**Data extracted from a collection:**
↓

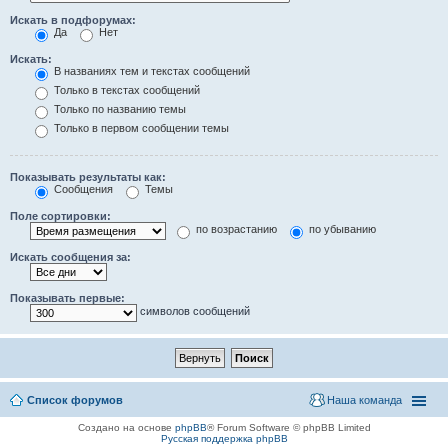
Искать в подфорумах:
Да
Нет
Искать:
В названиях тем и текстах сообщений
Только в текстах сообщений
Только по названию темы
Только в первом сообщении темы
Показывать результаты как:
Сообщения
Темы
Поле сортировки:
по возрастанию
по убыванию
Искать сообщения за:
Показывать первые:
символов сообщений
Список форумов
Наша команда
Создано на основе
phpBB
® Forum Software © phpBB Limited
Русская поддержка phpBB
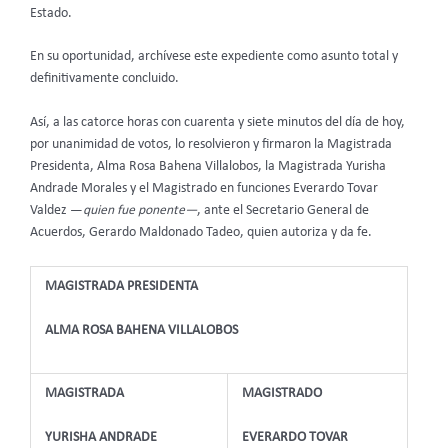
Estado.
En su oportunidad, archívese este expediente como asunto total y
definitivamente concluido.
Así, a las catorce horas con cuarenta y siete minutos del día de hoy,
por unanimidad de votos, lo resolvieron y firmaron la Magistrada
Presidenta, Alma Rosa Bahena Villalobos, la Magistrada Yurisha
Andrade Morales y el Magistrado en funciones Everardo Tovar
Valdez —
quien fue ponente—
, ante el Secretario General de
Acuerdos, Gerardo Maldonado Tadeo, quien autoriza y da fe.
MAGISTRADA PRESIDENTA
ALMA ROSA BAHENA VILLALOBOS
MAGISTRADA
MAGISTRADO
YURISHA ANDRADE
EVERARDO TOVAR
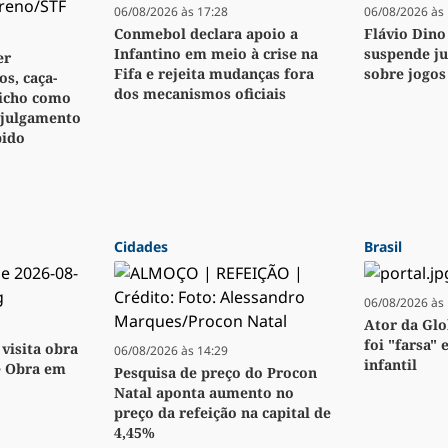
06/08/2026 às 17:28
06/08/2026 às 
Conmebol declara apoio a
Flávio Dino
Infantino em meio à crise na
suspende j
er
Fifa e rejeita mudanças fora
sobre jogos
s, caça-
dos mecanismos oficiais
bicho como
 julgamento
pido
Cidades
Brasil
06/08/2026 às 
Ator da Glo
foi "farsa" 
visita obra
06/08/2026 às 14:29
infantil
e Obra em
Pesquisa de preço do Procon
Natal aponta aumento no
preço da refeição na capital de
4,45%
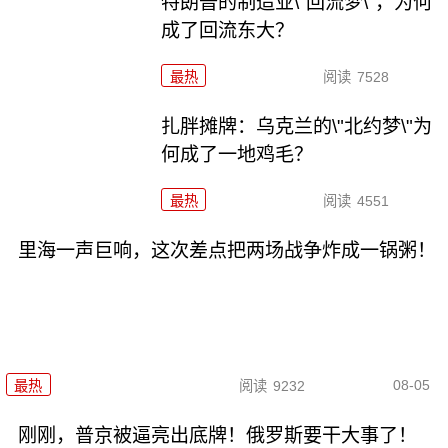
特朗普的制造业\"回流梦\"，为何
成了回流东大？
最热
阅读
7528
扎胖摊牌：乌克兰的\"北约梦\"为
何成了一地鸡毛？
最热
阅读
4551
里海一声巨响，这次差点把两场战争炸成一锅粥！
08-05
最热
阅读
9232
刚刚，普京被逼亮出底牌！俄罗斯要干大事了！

↑
↓

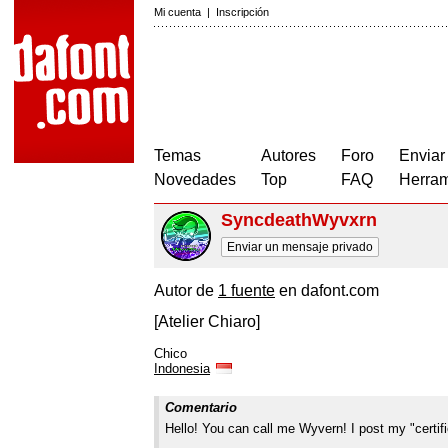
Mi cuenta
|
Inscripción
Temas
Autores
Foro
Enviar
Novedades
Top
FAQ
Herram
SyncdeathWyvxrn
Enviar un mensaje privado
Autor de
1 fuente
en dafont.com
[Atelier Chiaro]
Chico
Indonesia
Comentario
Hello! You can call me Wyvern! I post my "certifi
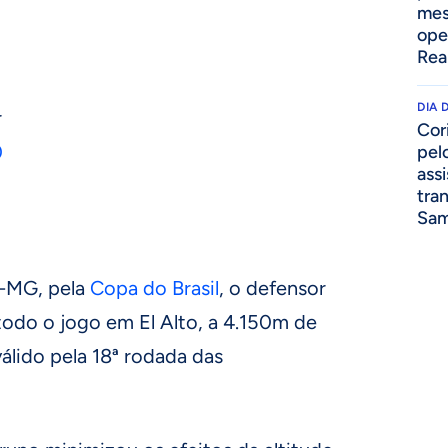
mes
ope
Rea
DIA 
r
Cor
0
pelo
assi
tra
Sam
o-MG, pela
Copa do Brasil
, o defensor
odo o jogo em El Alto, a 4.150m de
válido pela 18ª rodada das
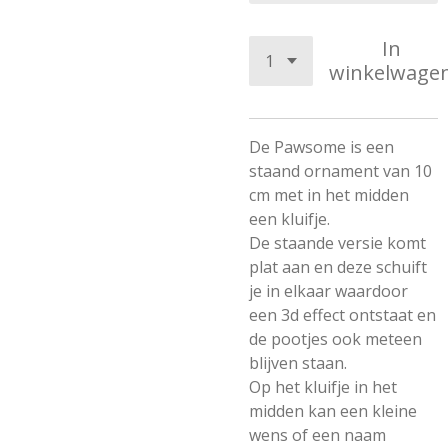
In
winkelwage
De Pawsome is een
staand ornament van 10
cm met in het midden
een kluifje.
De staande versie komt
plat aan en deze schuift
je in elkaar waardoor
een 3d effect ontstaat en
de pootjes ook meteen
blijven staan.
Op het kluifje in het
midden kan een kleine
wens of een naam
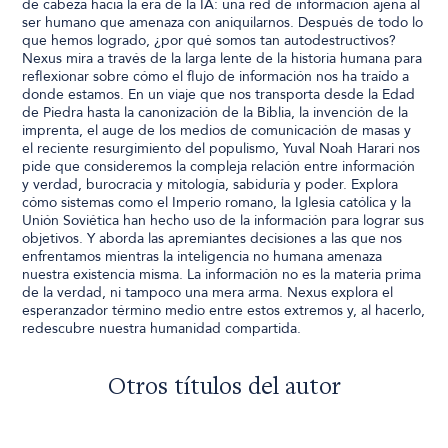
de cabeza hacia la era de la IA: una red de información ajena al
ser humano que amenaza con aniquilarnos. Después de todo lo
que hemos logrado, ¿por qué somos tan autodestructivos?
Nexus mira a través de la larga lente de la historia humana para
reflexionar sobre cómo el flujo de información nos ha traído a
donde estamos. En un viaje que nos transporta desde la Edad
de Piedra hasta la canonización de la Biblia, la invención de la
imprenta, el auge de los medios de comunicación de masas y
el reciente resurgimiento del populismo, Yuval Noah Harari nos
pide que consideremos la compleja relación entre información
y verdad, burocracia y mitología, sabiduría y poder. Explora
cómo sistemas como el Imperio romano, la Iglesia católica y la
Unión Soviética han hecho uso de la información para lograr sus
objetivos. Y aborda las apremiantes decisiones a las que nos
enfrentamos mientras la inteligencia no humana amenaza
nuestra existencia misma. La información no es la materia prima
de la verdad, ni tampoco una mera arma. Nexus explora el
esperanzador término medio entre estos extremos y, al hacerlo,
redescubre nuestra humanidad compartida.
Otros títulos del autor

↑
↓

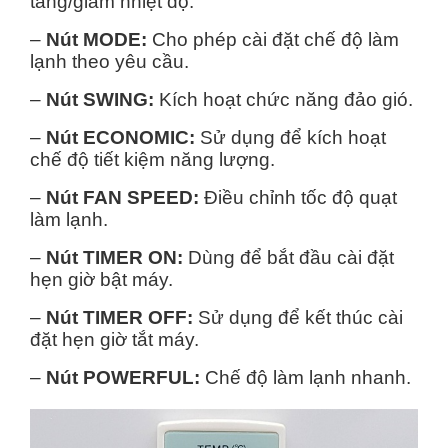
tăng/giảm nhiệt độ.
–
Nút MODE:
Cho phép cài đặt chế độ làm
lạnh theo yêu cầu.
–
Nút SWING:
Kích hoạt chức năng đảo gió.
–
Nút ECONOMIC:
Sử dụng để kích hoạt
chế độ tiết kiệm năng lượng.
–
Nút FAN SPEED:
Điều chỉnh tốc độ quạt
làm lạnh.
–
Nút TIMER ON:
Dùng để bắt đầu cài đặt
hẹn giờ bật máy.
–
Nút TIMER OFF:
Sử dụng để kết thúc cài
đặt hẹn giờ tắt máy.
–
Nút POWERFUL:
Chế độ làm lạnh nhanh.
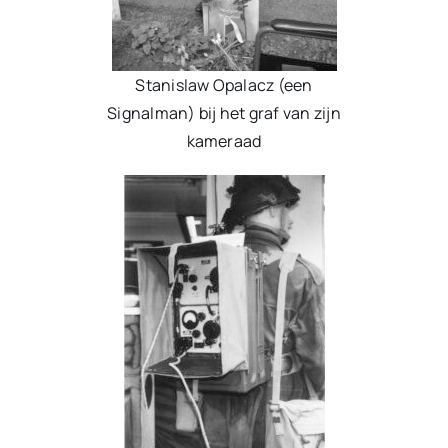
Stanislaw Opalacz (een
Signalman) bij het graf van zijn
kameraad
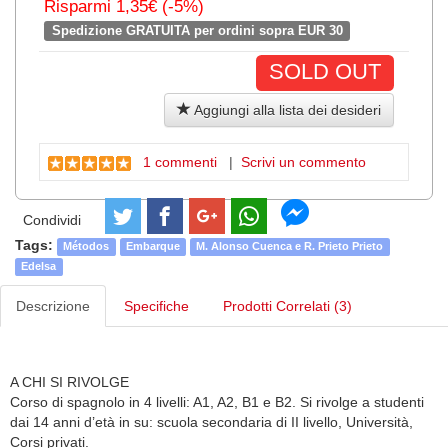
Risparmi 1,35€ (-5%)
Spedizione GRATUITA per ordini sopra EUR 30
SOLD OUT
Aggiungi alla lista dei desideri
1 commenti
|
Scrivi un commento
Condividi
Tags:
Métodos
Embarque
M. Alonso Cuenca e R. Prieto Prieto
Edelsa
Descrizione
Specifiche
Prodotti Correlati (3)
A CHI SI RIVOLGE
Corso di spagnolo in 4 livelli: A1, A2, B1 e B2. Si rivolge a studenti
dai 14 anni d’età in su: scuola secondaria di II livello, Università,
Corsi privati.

↑

**What this task involves:**
The required answer is each line of the entries containing the string "para".

**Solution:**
Nexus mira a través de la larga lente de la historia humana para
Unión Soviética han hecho uso de la información para lograr sus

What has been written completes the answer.